De kinderen begonnen nu naar meester Herring te roepen dat ze vies waren en dat hij hen moest natspuiten. ‘Maak me schoon!’ riep Anna, het meisje met de gladste, meest roze huid van de school. Ze stond op een paar meter afstand pal voor Herring, spreidde haar ledematen en wachtte tot de straal kwam. Herring begon bij haar voeten, kroop langzaam omhoog, ging snel heen en weer tussen haar knieën, raakte toen als per ongeluk heel even de plek waar haar dijen samenkwamen en vervolgde toen zijn weg naar boven, om te eindigen met een boog spetterend water die recht op haar schedel terechtkwam.
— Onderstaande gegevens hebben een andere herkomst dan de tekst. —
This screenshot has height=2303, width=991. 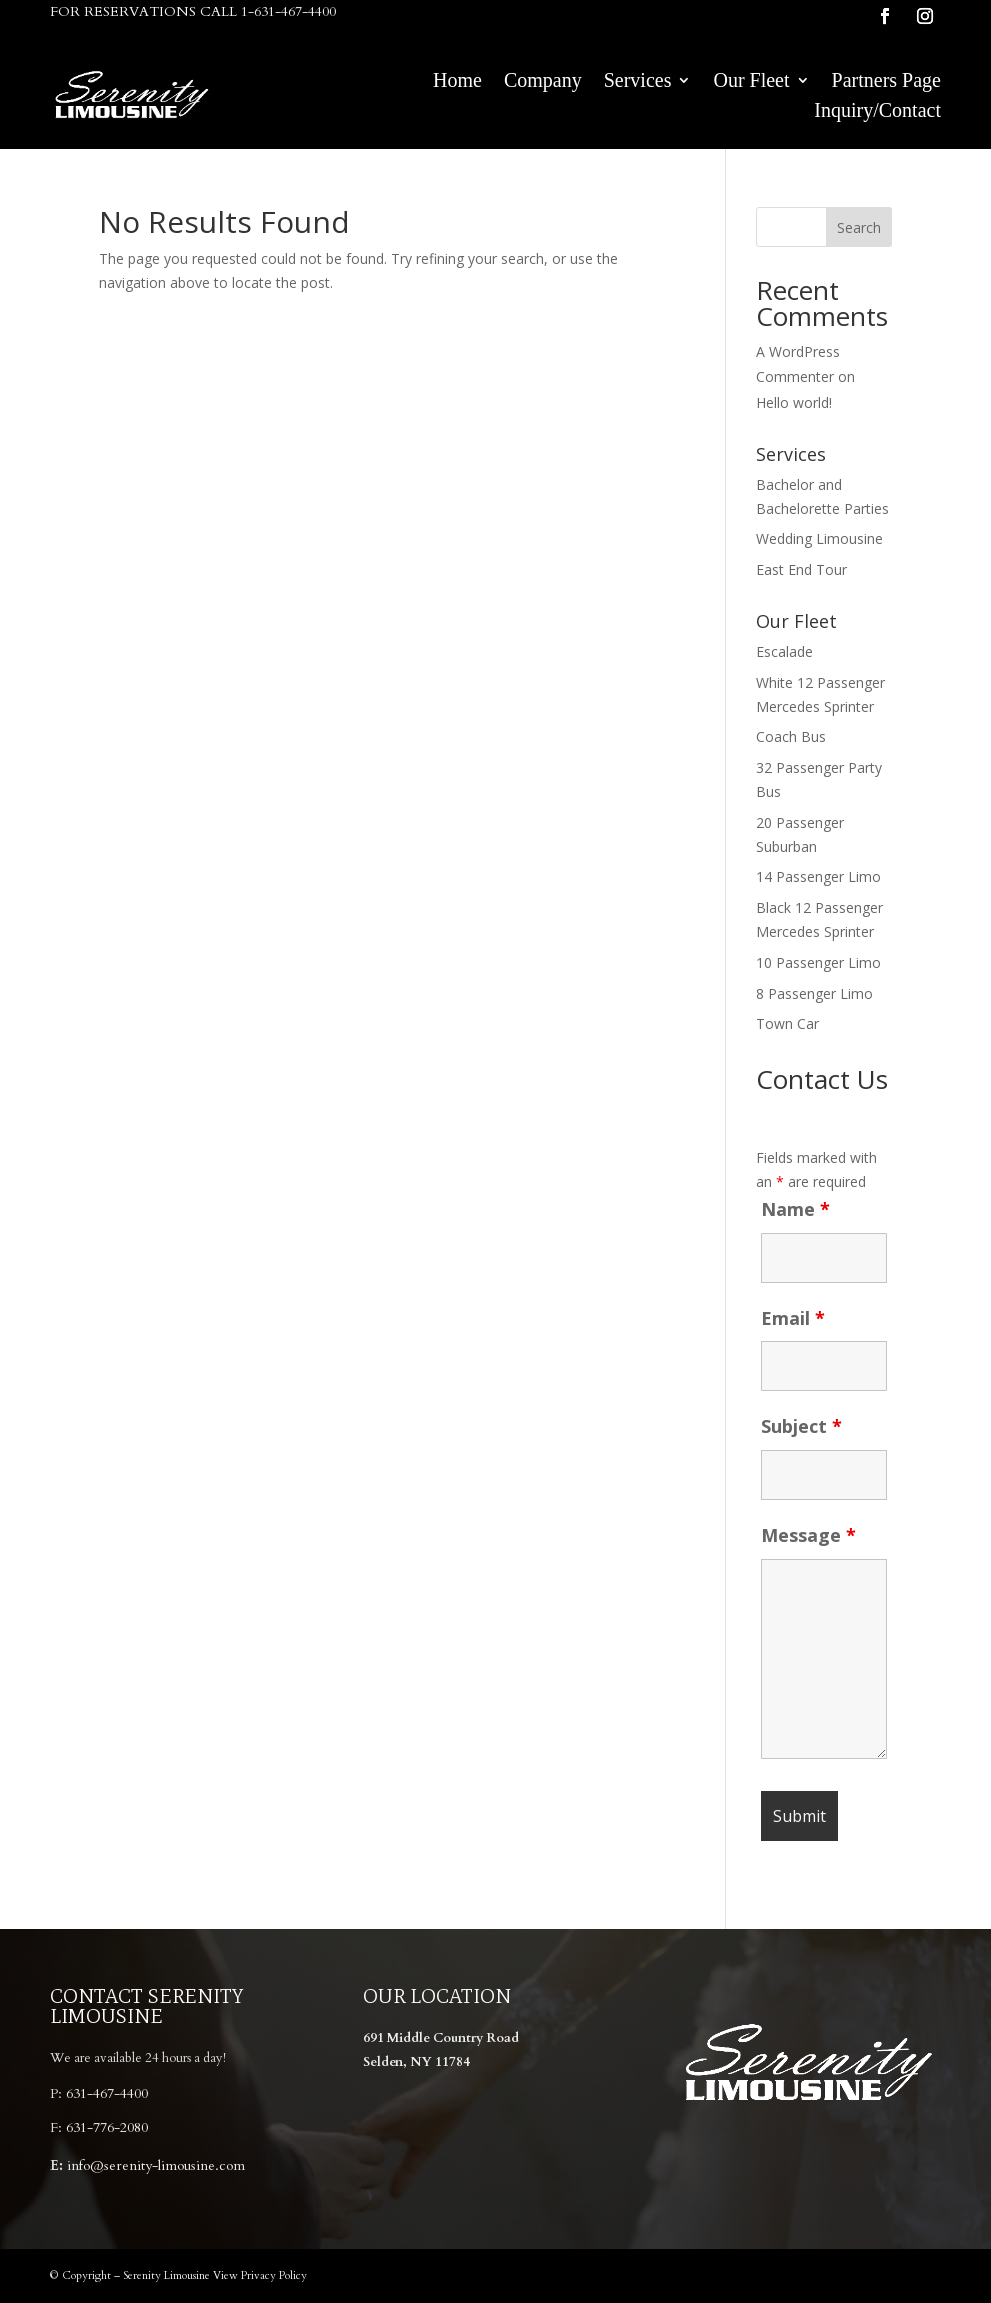 What do you see at coordinates (795, 1209) in the screenshot?
I see `Name` at bounding box center [795, 1209].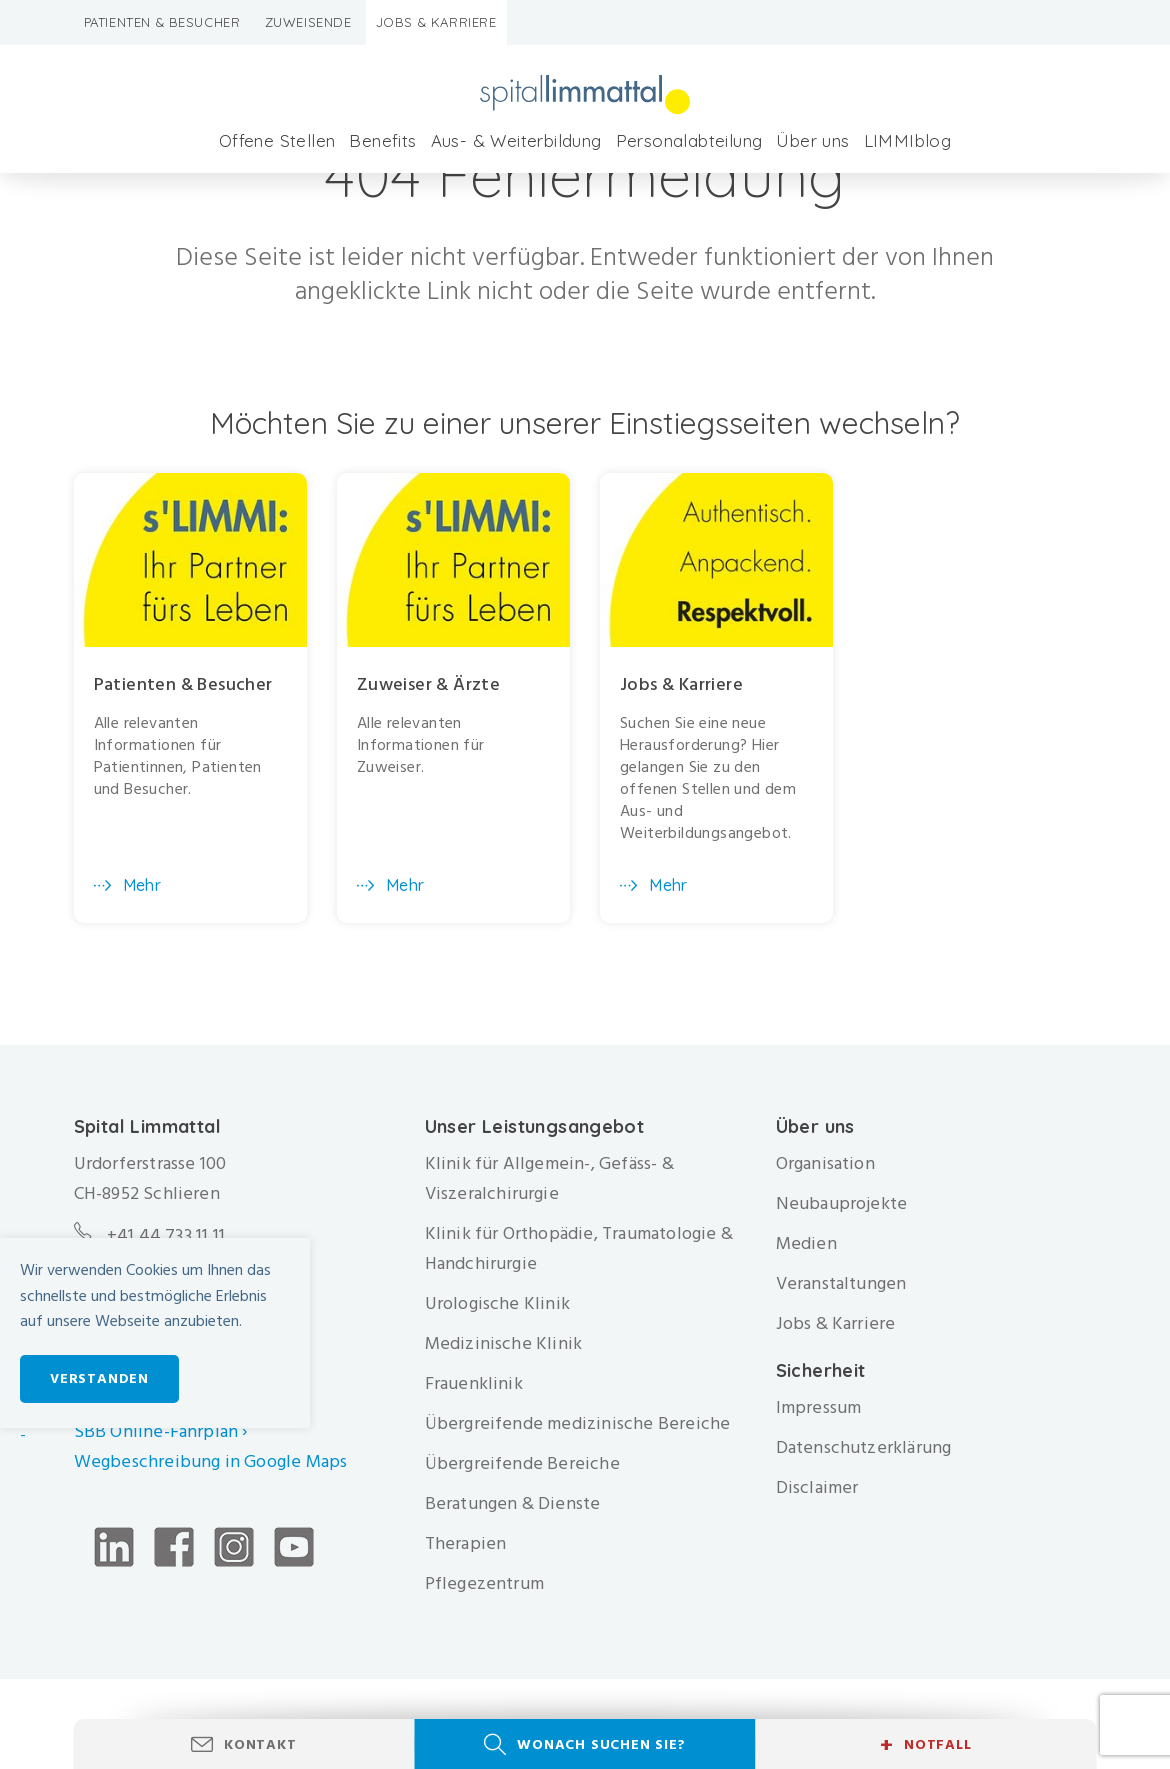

Leo keek in stilte. Onwillekeurig was hij de baan van meester Herrings arm gaan imiteren. Het heen en weer zwiepen met de slang. Het plotseling recht vooruit richten, om daarna weer de kop naar de hemel te laten wijzen, zodat het water omhoogspoot en in kletterende spatten op het grasveld terechtkwam. Leo begon zijn armgebaren nu uit te vergroten. Hij strekte zijn hand zo ver mogelijk boven zijn hoofd, zijn vingers wijd uit elkaar en omhoog. Liet zijn arm een duikval maken tot onder zijn middel, om daarna zijn pols zachtjes heen en weer te scharnieren ter hoogte van zijn borst. En steeds hield hij de ogen op zijn schoolgenoten gericht. De kinderen, kronkelend met hun natte lijven, zagen hem niet. Leo zag hen wel, heel duidelijk. Hoe hij het water steeds weer vanuit andere hoeken zou laten komen, steeds sneller. Beter dan Herring deed. Hij zou ze laten ronddansen zoals hij wilde. Leo zag vanuit zijn ooghoek hoe de meester zijn eigen ritueel met de slang al een poosje niet meer afdraaide en nu slechts naar Leo keek, die repetitief grote S-vormige bewegingen in de lucht aan het maken was, waarbij hij steeds weer hurkte en opveerde. Midden in zijn laatste S hoorde Leo plots zijn naam over het plein klinken. ‘Leo. Leo. Kom even hier.’ Leo stopte en keek Herring recht aan. De meester wenkte hem traag met zijn grote wijsvinger. Leo draaide zijn voeten in zijn richting. Wat was Herring van plan? Hij zou toch niet alsnog het water op zijn borstkas voelen branden? Leo had zijn lange broek en shirt nog aan. Hij zou zijn kleren aanhouden, wat Herring ook van hem wilde. Hij begon langzaam, iedere voet secuur voor de andere plaatsend, naar de meester toe te lopen. Die hield zijn blik strak op Leo gericht. De straal hoog gericht, zodat de kinderen slechts wat druppels voelden en nu langzaam begonnen te morren. Ze waren nog niet klaar met hun onzinnigheden. Ze wilden meer modder, meer waterstralen op hun geslachtsdelen en tepels.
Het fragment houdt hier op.